4:50 From Paddington, also published as What Mrs McGillicuddy Saw is the seventh of the Miss Marple books and I re-read this last week, having last read it in 2017 as part of a Miss Marple challenge. In this one, Elspeth McGillicuddy is travelling on a train from London (the 4:50 of the title), having done her Christmas shopping. Looking into a train passing by, she witnesses a man throttling a woman; but when she reports this, the railway authorities are inclined to dismiss it as a figment of her imagination, not helped by the fact that the ticket collector spots a magazine open near her with a story featuring the image of a girl being strangled. But Mrs McGillicuddy is on her way to visit a friend and that friend is none other than Jane Marple. So when she narrates her story to Miss Marple, the latter who knows her and that she is not inclined to be carried away by imagination of any sort, decides to look into the matter, even though having reported it to the police no body has been found, either on the train or any where else. But Miss Marple is convinced that something did happen, and being unable to undertake any physical activity herself, hires Lucy Eyelesbarrow, a graduate in mathematics who has taken up domestic service as a career—she only works for short periods, efficiently, and is paid highly for her services. Lucy takes on a position at Rutherford Hall, residence of Old Mr Crakenthorpe and his daughter Emma (the other children live away) in Brackhampton where Miss Marple has worked out the body could be, and of course, Lucy pokes around and finds it. While initially it seems to have nothing to do with the family in the hall, connections seem to pop up, and then further deaths.
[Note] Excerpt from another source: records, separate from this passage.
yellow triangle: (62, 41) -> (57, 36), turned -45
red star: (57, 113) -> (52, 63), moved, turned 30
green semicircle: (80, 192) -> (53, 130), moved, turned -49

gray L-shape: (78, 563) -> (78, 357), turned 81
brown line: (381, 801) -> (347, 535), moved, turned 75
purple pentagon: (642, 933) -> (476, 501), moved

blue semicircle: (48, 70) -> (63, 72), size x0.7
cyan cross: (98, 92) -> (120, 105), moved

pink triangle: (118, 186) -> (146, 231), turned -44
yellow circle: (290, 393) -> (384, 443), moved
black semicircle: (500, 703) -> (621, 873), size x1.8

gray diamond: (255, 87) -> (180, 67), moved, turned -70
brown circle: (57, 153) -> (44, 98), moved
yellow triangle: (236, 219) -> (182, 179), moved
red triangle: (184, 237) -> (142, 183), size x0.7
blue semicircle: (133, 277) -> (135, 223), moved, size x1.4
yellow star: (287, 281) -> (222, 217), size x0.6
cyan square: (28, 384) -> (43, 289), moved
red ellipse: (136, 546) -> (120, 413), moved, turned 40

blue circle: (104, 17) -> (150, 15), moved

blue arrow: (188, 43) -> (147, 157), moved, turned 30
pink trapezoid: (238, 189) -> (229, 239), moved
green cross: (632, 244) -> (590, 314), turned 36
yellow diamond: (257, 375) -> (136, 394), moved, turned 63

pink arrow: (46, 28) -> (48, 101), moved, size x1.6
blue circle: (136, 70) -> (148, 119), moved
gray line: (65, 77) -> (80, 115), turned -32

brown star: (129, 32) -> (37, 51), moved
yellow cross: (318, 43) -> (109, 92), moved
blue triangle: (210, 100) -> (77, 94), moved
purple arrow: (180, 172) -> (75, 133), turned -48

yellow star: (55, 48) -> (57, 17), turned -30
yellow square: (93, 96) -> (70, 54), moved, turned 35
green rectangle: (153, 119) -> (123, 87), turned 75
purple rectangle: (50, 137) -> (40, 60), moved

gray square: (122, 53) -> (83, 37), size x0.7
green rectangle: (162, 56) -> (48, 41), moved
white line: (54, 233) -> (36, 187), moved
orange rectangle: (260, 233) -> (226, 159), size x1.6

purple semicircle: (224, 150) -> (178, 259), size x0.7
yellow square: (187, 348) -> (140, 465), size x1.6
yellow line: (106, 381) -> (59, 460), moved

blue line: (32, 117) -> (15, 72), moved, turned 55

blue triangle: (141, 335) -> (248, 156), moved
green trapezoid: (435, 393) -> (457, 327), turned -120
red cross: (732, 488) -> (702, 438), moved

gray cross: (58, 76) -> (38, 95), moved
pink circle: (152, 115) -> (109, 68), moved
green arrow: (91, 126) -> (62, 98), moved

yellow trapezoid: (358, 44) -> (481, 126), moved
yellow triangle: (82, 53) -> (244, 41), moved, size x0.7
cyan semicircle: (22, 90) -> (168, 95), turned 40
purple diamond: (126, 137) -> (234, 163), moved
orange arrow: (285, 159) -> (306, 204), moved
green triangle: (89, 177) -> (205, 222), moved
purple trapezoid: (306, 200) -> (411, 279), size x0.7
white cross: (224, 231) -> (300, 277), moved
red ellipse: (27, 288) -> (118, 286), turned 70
Meanwhile Mr Crakenthorpe’s young grandson and his pal have a fun time undertaking investigations of their own while the official investigation is handed over to Inspector Dermott Craddock, godson of Miss Marple’s old friend Sir Henry Clithering, and one who has seen a demonstration of her skills before.

This is one of my favourite Miss Marple mysteries (in fact it was in my list of Marple favourites that I made on my previous read: here), and has plenty of twists and turns while also being light-hearted and cosy. Miss Marple as always uses her particular strengths to solve the mystery—people, and her knowledge of human nature. Not only Lucy and Craddock but also her great-nephew David West (for his knowledge of trains; incidentally I only noticed on this read that this was a different nephew from the usual Raymond West, the author, though obviously related to him), Leonard the son of Griselda (the vicar’s wife who appeared in the first book) for his knowledge of maps, and her former maid Florence who runs a bed and breakfast in Brackhampton, to be near the scene.  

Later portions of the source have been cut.